Question

which system of equations could be graphed to solve the equation below?
$log_{0.5} x = log_{3} 2 + x$
$\bigcirc$ $y_1 = \frac{log0.5}{x}, y_2 = \frac{log3}{2+x}$
$\bigcirc$ $y_1 = \frac{log x}{log0.5}, y_2 = \frac{log2+x}{log3}$
$\bigcirc$ $y_1 = \frac{log0.5}{log3}, y_2 = \frac{log x}{log2+x}$
$\bigcirc$ $y_1 = \frac{log x}{log0.5}, y_2 = \frac{log2}{log3} + x$

Explanation:

Step1: Apply change of base rule

Recall the change of base formula: $\log_b a = \frac{\log a}{\log b}$.
For $\log_{0.5} x$, this becomes $\frac{\log x}{\log 0.5}$.
For $\log_3 2$, this becomes $\frac{\log 2}{\log 3}$.

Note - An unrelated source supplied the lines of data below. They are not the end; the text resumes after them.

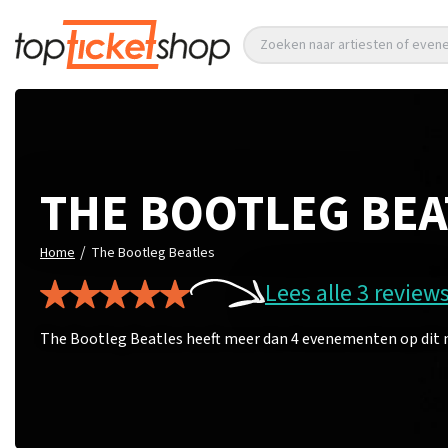
Zoeken naar artiesten of eve
THE BOOTLEG BEA
/
Home
The Bootleg Beatles
Lees alle 3 review
The Bootleg Beatles heeft meer dan 4 evenementen op dit m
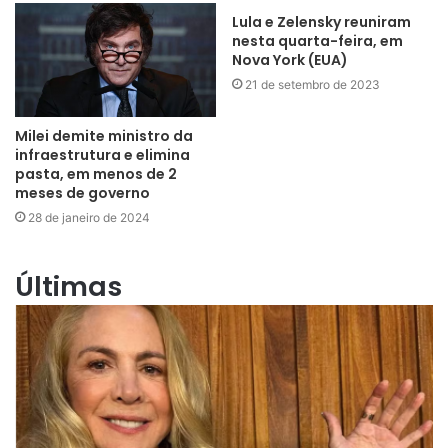
Lula e Zelensky reuniram
nesta quarta-feira, em
Nova York (EUA)
21 de setembro de 2023
Milei demite ministro da
infraestrutura e elimina
pasta, em menos de 2
meses de governo
28 de janeiro de 2024
Últimas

Step2: Split the original equation

Set each side of $\log_{0.5} x = \log_3 2 + x$ equal to a separate $y$ variable:
Left side: $y_1 = \log_{0.5} x = \frac{\log x}{\log 0.5}$
Right side: $y_2 = \log_3 2 + x = \frac{\log 2}{\log 3} + x$

Step3: Match to the options

Compare the derived $y_1$ and $y_2$ to the given choices.

Answer:

D. $Y_1 = \frac{\log x}{\log 0.5}, Y_2 = \frac{\log 2}{\log 3} + x$